Au cœur des collines vallonnées de la province de Gitega, au Burundi, Jacqueline Hakizimana, 42 ans, observe ce champ qui lui a donné tant de fil à retordre.
Ce terrain ingrat où rien ne poussait, où les semences se transformaient en poussière, est devenu aujourd’hui un îlot de verdure, où maïs et haricots s’épanouissent en rangs réguliers. Depuis plus de 30 ans, Jacqueline pratique l’agriculture; elle a hérité ce mode de vie de sa famille, qui vivait non loin de là, sur la colline Kiremera.
Pourtant, malgré son expérience, elle n’obtenait que de piètres résultats.
Elle n’avait que des semences de mauvaise qualité et ne savait pas comment s’y prendre pour fertiliser le sol de manière efficace.
«Je me souviens avoir semé 100 kilogrammes de haricots sur une surface de deux hectares, et n’en avoir récolté que 90», déplore-t-elle, en indiquant que sa récolte était inférieure à ce qu’elle avait planté.
Ses techniques agricoles rudimentaires lui ont été transmises par ses parents ou ses voisins et, tous les ans, les récoltes s’avéraient décevantes. Elle cultivait des haricots, du maïs, du manioc, des patates douces et des pois cajans, mais la production suffisait à peine à nourrir la famille – elle, son mari et leurs quatre enfants.

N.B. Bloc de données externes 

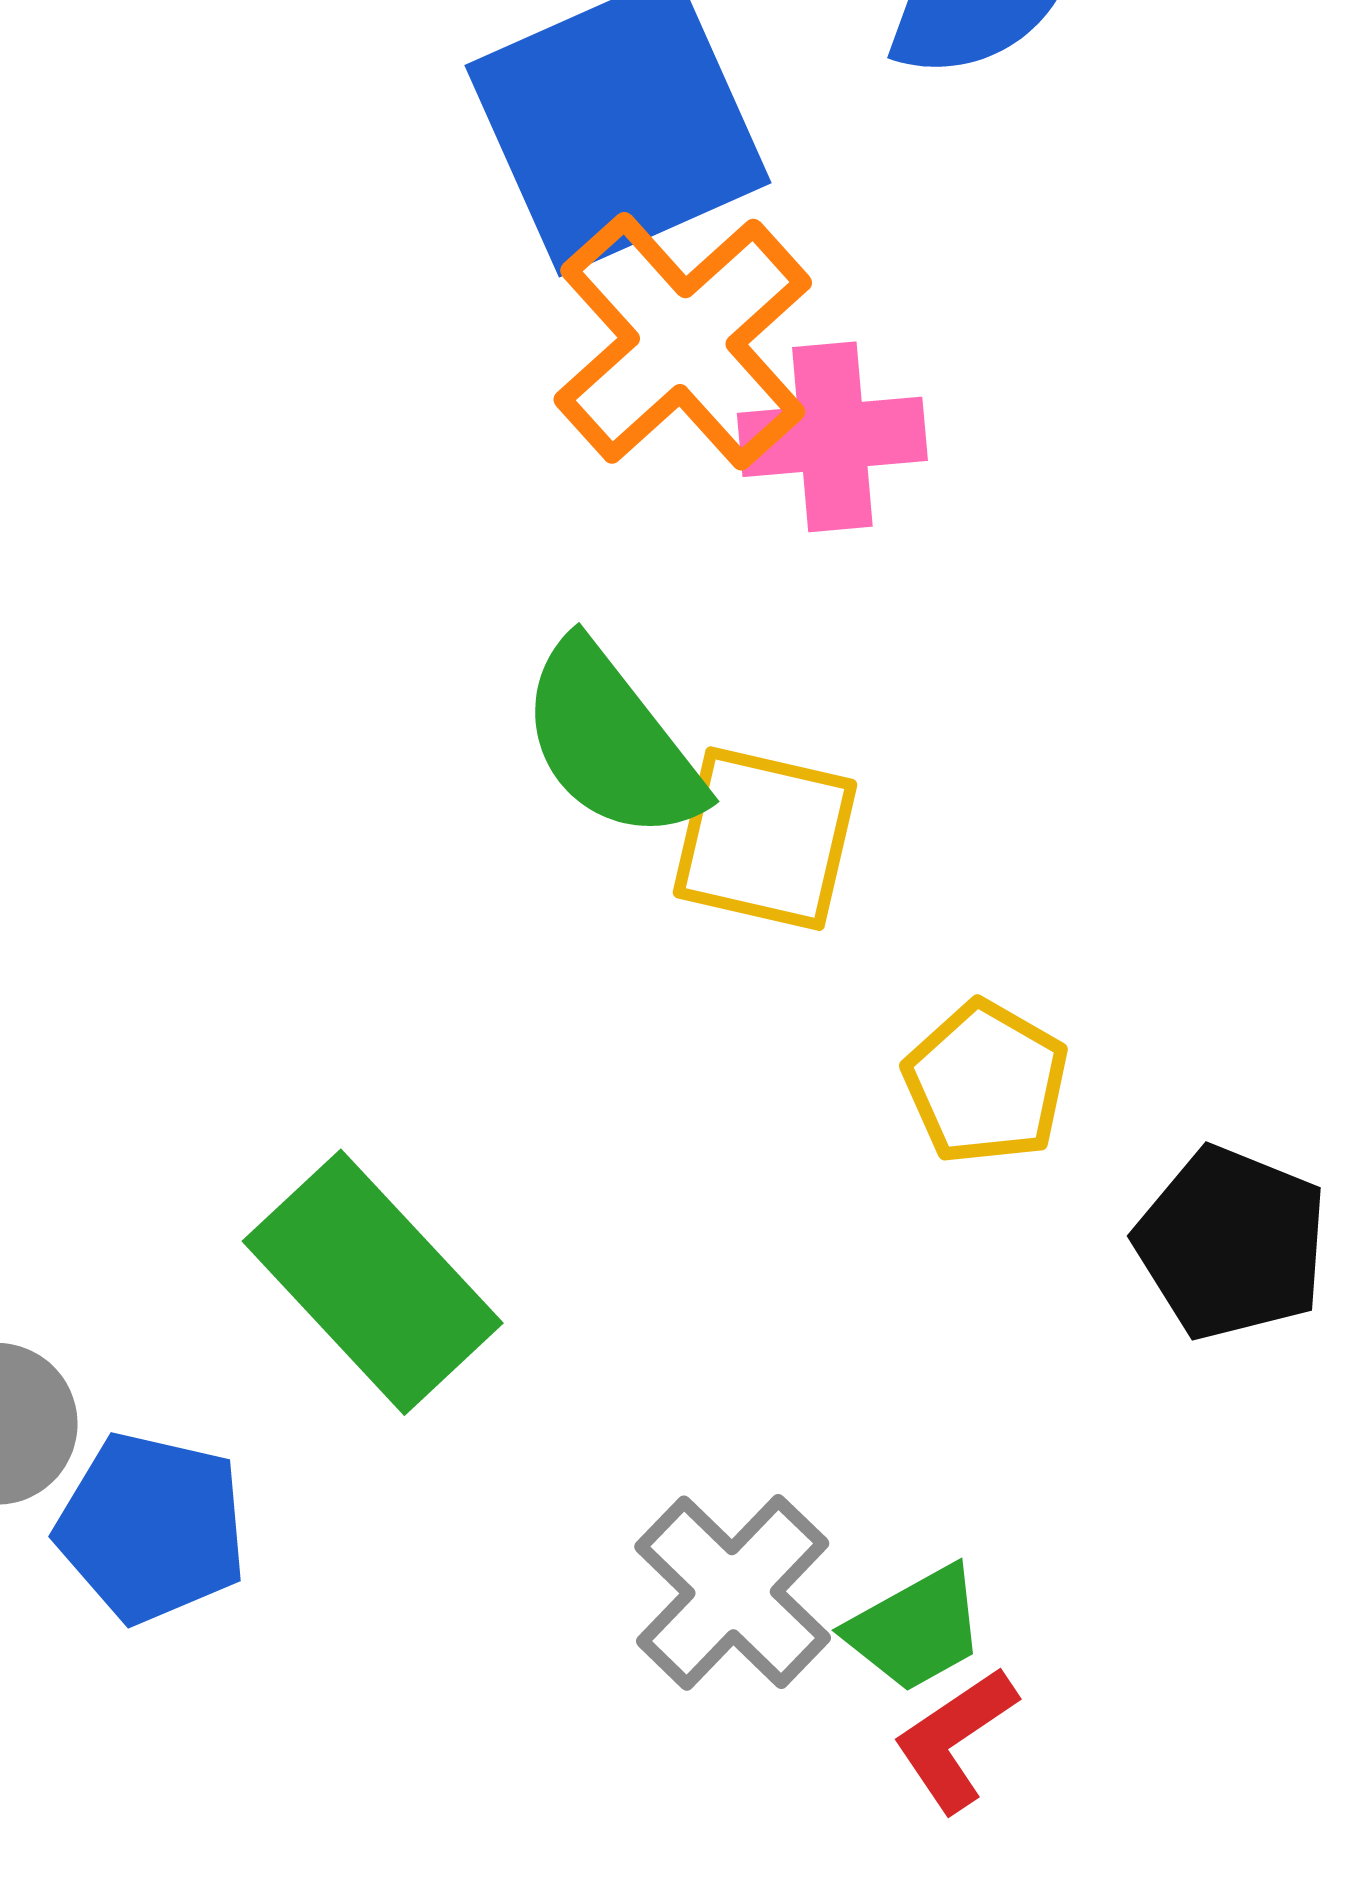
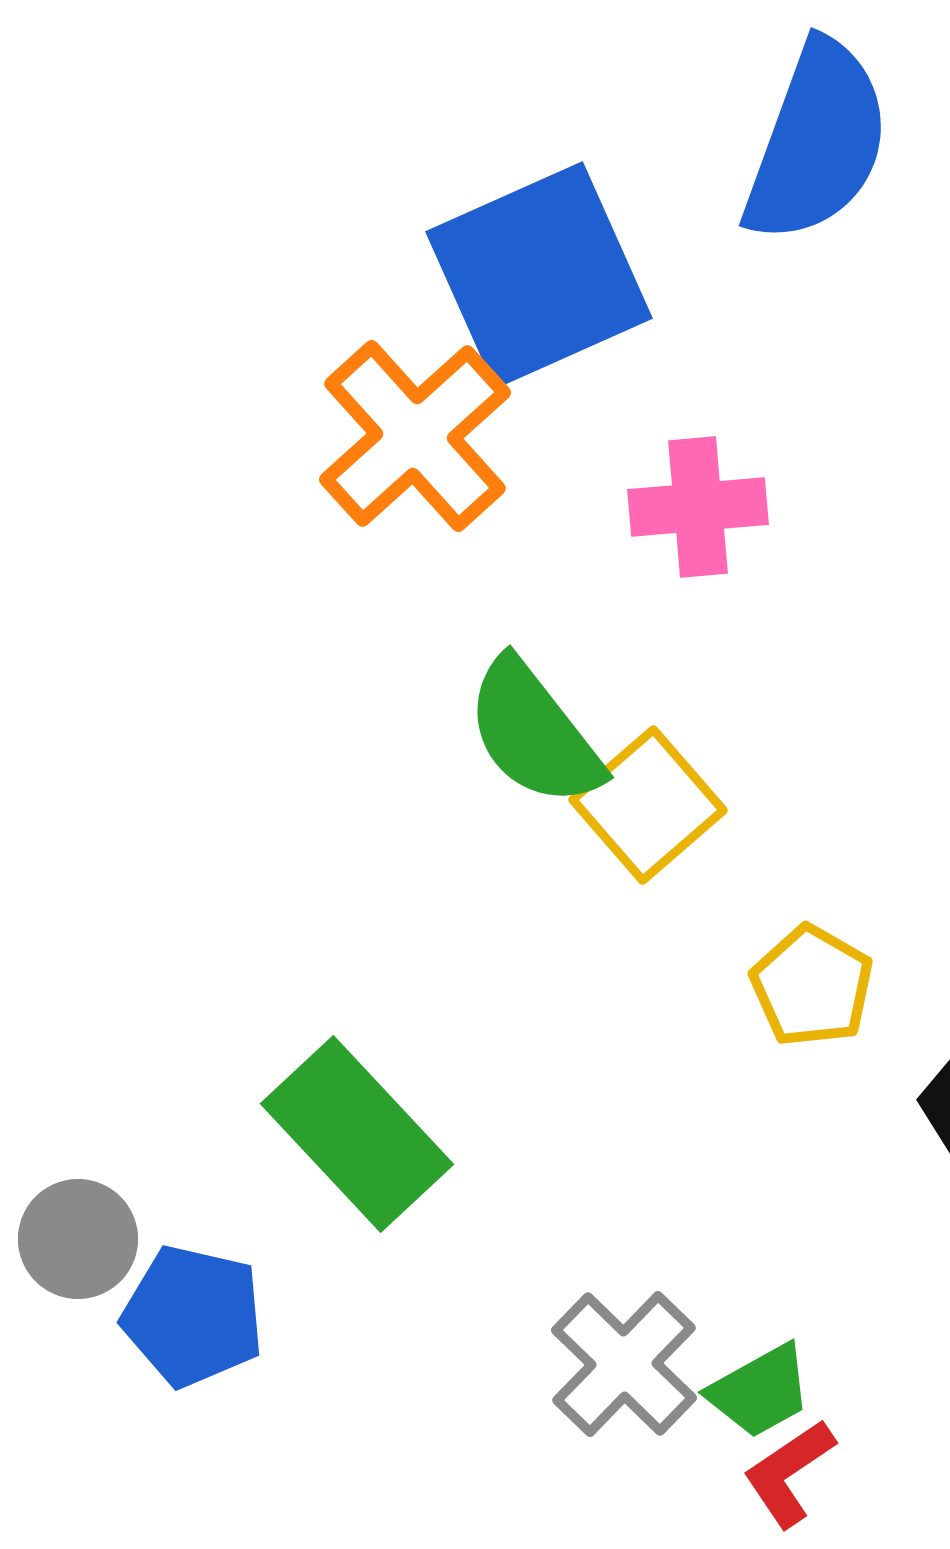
orange cross: (683, 341) -> (415, 436), moved
yellow square: (765, 839) -> (648, 805), turned 36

«Nous mangions le peu que nous récoltions, et je devais acheter le reste au marché», se souvient-elle.
«Je me disais que mes enfants devraient se débrouiller seuls pour survivre», ajoute-t-elle, en se rappelant les perspectives qui se dessinaient alors.
C’est à cette période que Jacqueline a entendu parler des écoles pratiques d’agriculture mises en place par l’Organisation des Nations Unies pour l’alimentation et l’agriculture (FAO). Les écoles pratiques d’agriculture sont un programme pratique et concret permettant aux agriculteurs d’apprendre de meilleures techniques lors de démonstrations sur le terrain.
«J’ai entendu parler de ces écoles lors d’une séance de formation menée par un agronome dans notre région», explique-t-elle. L’idée de créer une nouvelle entreprise peut sembler risquée, mais Jacqueline n’était pas inquiète. «Je me sentais sûre de moi, car j’étais avec d’autres femmes de ma communauté», dit-elle.
Les écoles pratiques d’agriculture ont permis à Jacqueline de découvrir plusieurs innovations qui ont contribué à révolutionner ses activités agricoles. Le changement le plus important a été la transformation des groupes issus de ces écoles en coopératives, l’objectif étant d’améliorer l’accès des agriculteurs aux marchés. Elle fait aujourd’hui partie d’une coopérative, qui lui permet non seulement d’apprendre de meilleures techniques, mais aussi de prendre part à un réseau plus vaste qui l’aide à accéder aux marchés, à vendre ses produits et à augmenter ses revenus.
Durant les premiers jours qu’elle a passés dans cette école, Jacqueline a reçu une formation pratique à la gestion des cultures et à la conservation des sols. Elle a appris à semer en rangs, à utiliser des semences de meilleure qualité et à gérer ses sols avec des courbes de niveau et des pratiques agroforestières permettant de limiter l’érosion.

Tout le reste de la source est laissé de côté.